Data also will help patients and physicians measure performance and make decisions, Tuckson said.

"Most doctors want to do the right thing, but because of databases we can measure actual performance of the doctor and of the hospital, he said. "We will increasingly see now an ability to say to the patient, 'Here is the performance of that hospital and how well it manages your disease, people in your socio-economic class, people like you. Here (are) the data that allows you to make a decision going forward.'"

Tuckson said other solutions include working with employers to pinpoint problems. For example, he said UnitedHealth's study of middle management black or ethnic workers finds they had a "very disturbing" rate of disease indices compared to their white counterparts.

Clancy said two upcoming AHCR reports will address disparities and quality in health care as well as patient experiences within the healthcare system. Priority areas will include cancer, kidney and heart disease, AIDS/HIV, pregnancy, asthma, flu, nursing homes, home health and patient safety.

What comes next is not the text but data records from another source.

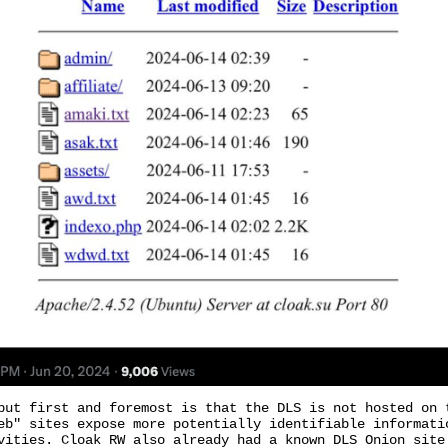
but first and foremost is that the DLS is not hosted on 
eb" sites expose more potentially identifiable informati
vities. Cloak RW also already had a known DLS Onion site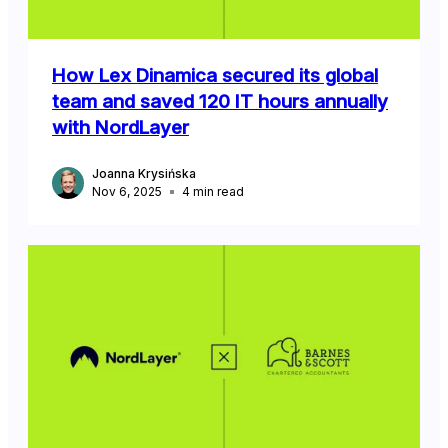
How Lex Dinamica secured its global
team and saved 120 IT hours annually
with NordLayer
Joanna Krysińska
Nov 6, 2025
4
min read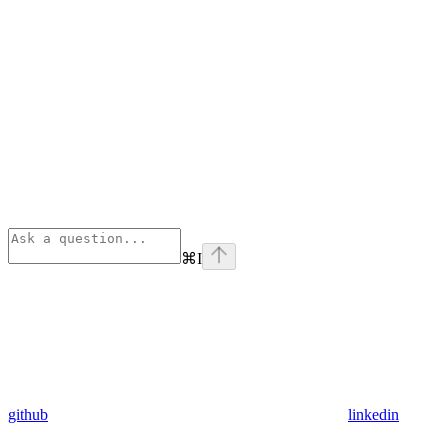
⌘
I
github
linkedin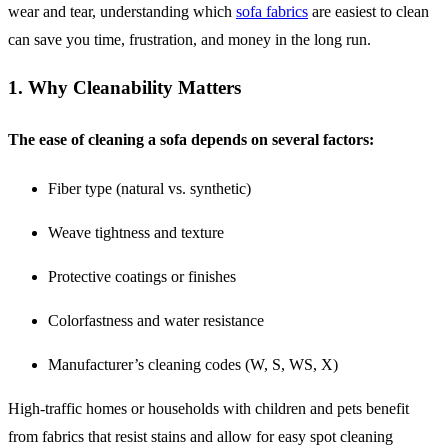
wear and tear, understanding which
sofa fabrics
are easiest to clean
can save you time, frustration, and money in the long run.
1. Why Cleanability Matters
The ease of cleaning a sofa depends on several factors:
Fiber type (natural vs. synthetic)
Weave tightness and texture
Protective coatings or finishes
Colorfastness and water resistance
Manufacturer’s cleaning codes (W, S, WS, X)
High-traffic homes or households with children and pets benefit
from fabrics that resist stains and allow for easy spot cleaning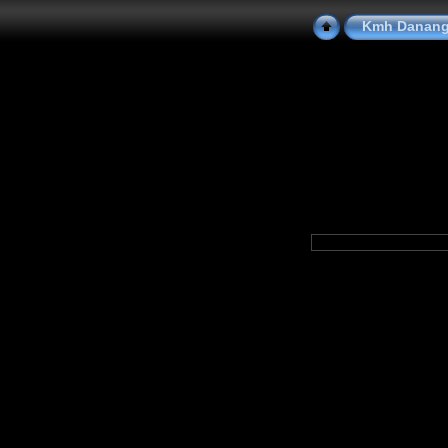
Kmh Danang 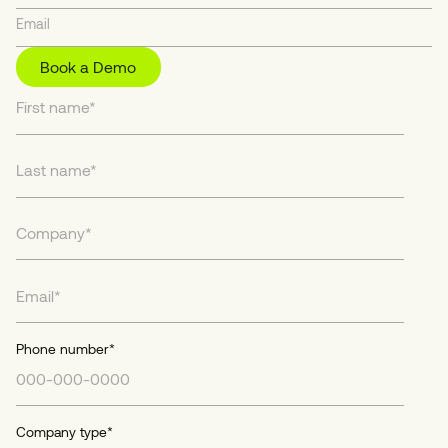
Book a Demo
Phone number
*
Company type
*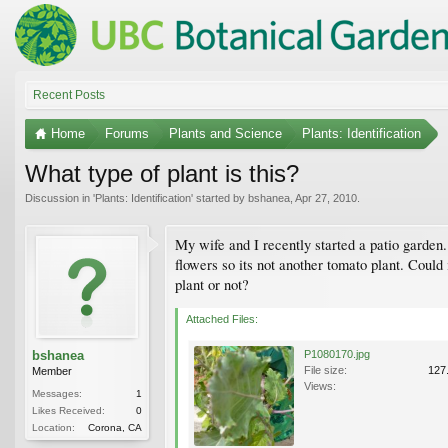
Recent Posts
Home
Forums
Plants and Science
Plants: Identification
What type of plant is this?
Discussion in '
Plants: Identification
' started by
bshanea
,
Apr 27, 2010
.
My wife and I recently started a patio garden.
flowers so its not another tomato plant. Could
plant or not?
Attached Files:
bshanea
P1080170.jpg
File size:
127
Member
Views:
Messages:
1
Likes Received:
0
Location:
Corona, CA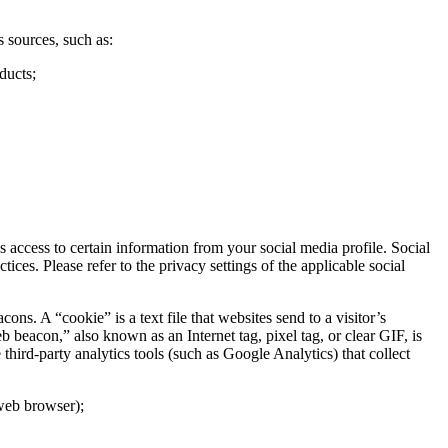
 sources, such as:
ducts;
access to certain information from your social media profile. Social
ces. Please refer to the privacy settings of the applicable social
. A “cookie” is a text file that websites send to a visitor’s
b beacon,” also known as an Internet tag, pixel tag, or clear GIF, is
hird-party analytics tools (such as Google Analytics) that collect
 web browser);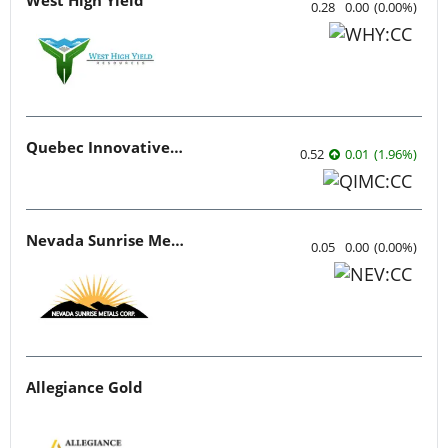
0.28
0.00
(
0.00
%
)
Quebec Innovative Materials
0.52
0.01
(
1.96
%
)
Nevada Sunrise Metals
0.05
0.00
(
0.00
%
)
Allegiance Gold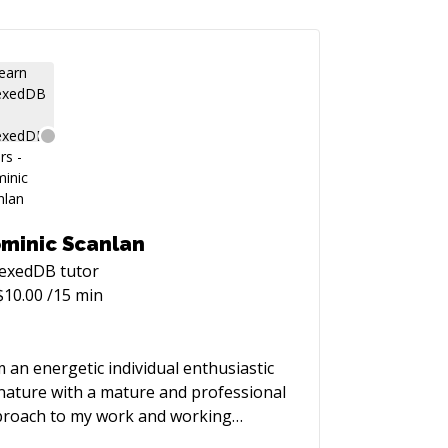
minic Scanlan
dexedDB
tutor
$
10.00
/15 min
m an energetic individual enthusiastic
nature with a mature and professional
roach to my work and working
ationships. I am a firm believe of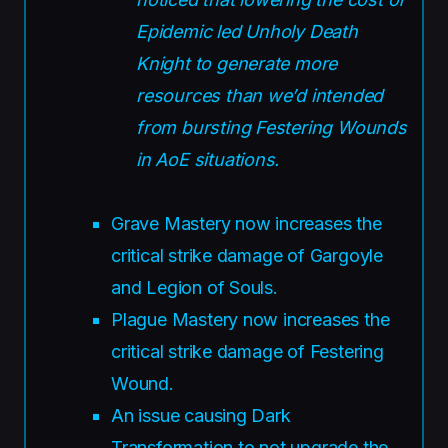
Epidemic led Unholy Death
Knight to generate more
resources than we’d intended
from bursting Festering Wounds
in AoE situations.
Grave Mastery now increases the
critical strike damage of Gargoyle
and Legion of Souls.
Plague Mastery now increases the
critical strike damage of Festering
Wound.
An issue causing Dark
Transformation to not upgrade the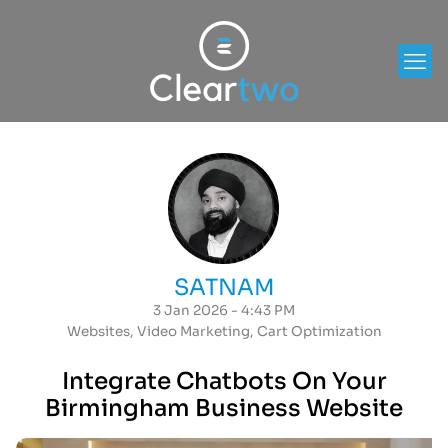
SATNAM
3 Jan 2026 - 4:43 PM
Websites
,
Video Marketing
,
Cart Optimization
Integrate Chatbots On Your
Birmingham Business Website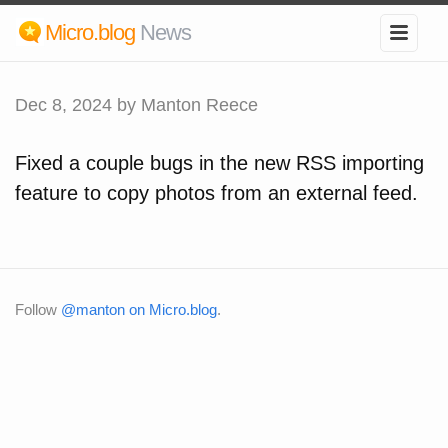
Micro.blog
News
Dec 8, 2024
by Manton Reece
Fixed a couple bugs in the new RSS importing
feature to copy photos from an external feed.
Follow
@manton on Micro.blog
.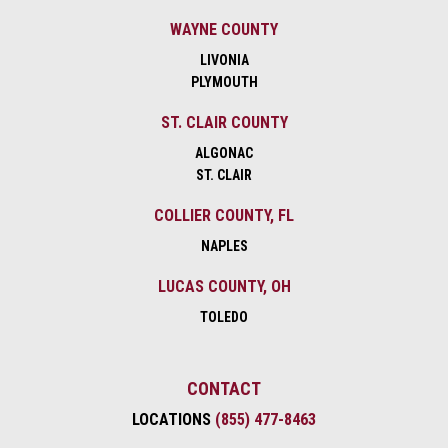
WAYNE COUNTY
LIVONIA
PLYMOUTH
ST. CLAIR COUNTY
ALGONAC
ST. CLAIR
COLLIER COUNTY, FL
NAPLES
LUCAS COUNTY, OH
TOLEDO
CONTACT
LOCATIONS
(855) 477-8463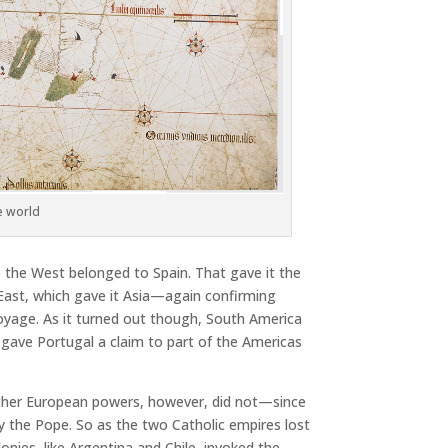
he world
o the West belonged to Spain. That gave it the
 East, which gave it Asia—again confirming
 voyage. As it turned out though, South America
t gave Portugal a claim to part of the Americas
 other European powers, however, did not—since
by the Pope. So as the two Catholic empires lost
lonies, like Argentina and Chile, invoked the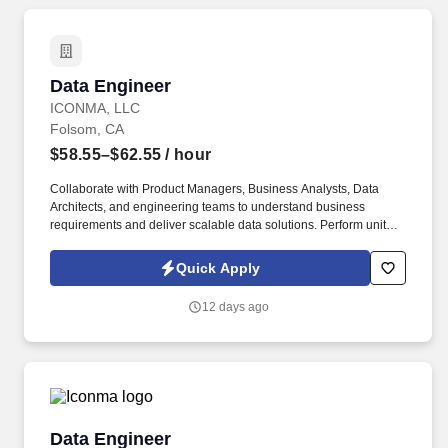
appeal of a finding of misconduct with a previous employer. This
role focuses on applying advanced computational and analytical
methods-including artificial intelligence, machine learning, deep
learning, time-series modeling, and large language models-to
Data Engineer
Data Engineer
develop, evaluate, and translate data-driven solutions into
clinical, operational, and research environments.
ICONMA, LLC
Folsom, CA
$58.55–$62.55
/ hour
Collaborate with Product Managers, Business Analysts, Data
Architects, and engineering teams to understand business
requirements and deliver scalable data solutions. Perform unit
testing, data validation, and production support to ensure data
quality and operational stability.
Quick Apply
12 days ago
Data Engineer
Data Engineer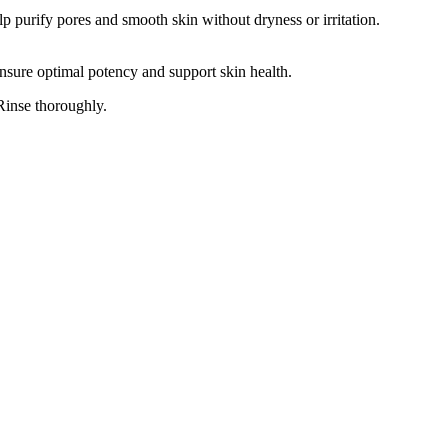
lp purify pores and smooth skin without dryness or irritation.
 ensure optimal potency and support skin health.
Rinse thoroughly.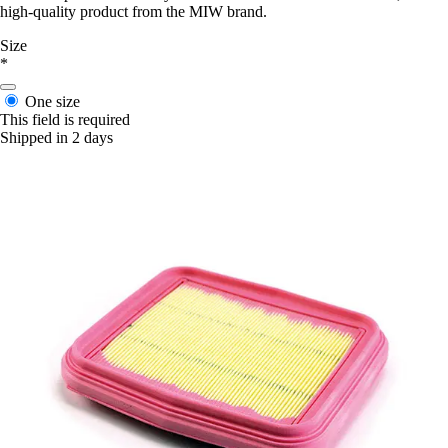
high-quality product from the MIW brand.
Size
*
One size
This field is required
Shipped in 2 days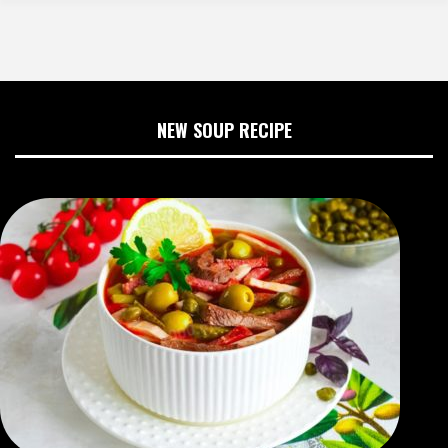
NEW SOUP RECIPE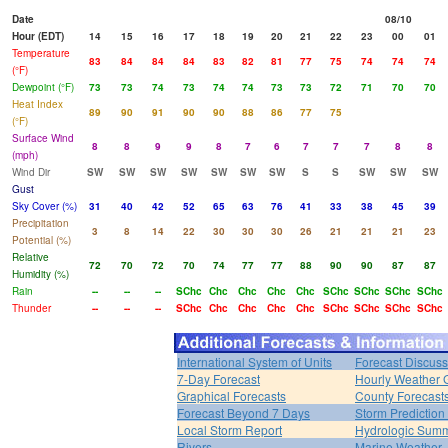
Date
08/10
Hour (EDT)
14
15
16
17
18
19
20
21
22
23
00
01
Temperature
83
84
84
84
83
82
81
77
75
74
74
74
(°F)
Dewpoint (°F)
73
73
74
73
74
74
73
73
72
71
70
70
Heat Index
89
90
91
90
90
88
86
77
75
(°F)
Surface Wind
8
8
9
9
8
7
6
7
7
7
8
8
(mph)
Wind Dir
SW
SW
SW
SW
SW
SW
SW
S
S
SW
SW
SW
Gust
Sky Cover (%)
31
40
42
52
65
63
76
41
33
38
45
39
Precipitation
3
8
14
22
30
30
30
26
21
21
21
23
Potential (%)
Relative
72
70
72
70
74
77
77
88
90
90
87
87
Humidity (%)
Rain
--
--
--
SChc
Chc
Chc
Chc
Chc
SChc
SChc
SChc
SChc
Thunder
--
--
--
SChc
Chc
Chc
Chc
Chc
SChc
SChc
SChc
SChc
International System of Units
Forecast Discuss
7-Day Forecast
Hourly Weather 
Graphical Forecasts
County Forecast
Forecast Beyond 7 Days
Storm Prediction
Local Storm Report
Hydrologic Sum
Rivers
Marine Weather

Because improvements in healthcare quality really are local issues, she said she hoped the reports would provide a template for local communities to understand how care is provided in their communities.

"The information we're going to be producing is at a national level but at the end of the day folks need to know what's going on at the local level," Clancy said. High risk groups can then be identified locally and their quality of care improved.

Sen. Bill Frist, R-Tenn., who also is a physician, has introduced the "Closing the Health Care Gap Act of 2003," which calls for a health care access and promotion grant program for local health care services and community resources. Eligible grantees would include faith-based institutions and community health centers. Eligible programs would be those that built community infrastructures that promote effective healthcare coordination and management.

The Department of Health and Human Services this past week awarded $65.1 million for health disparities research and the elimination of health disparities among racial and ethnic minority and medically underserved communities.

Some $20 million went to four institutions for disparities research and $32 million was given to 33 biomedical and behavioral research outlets.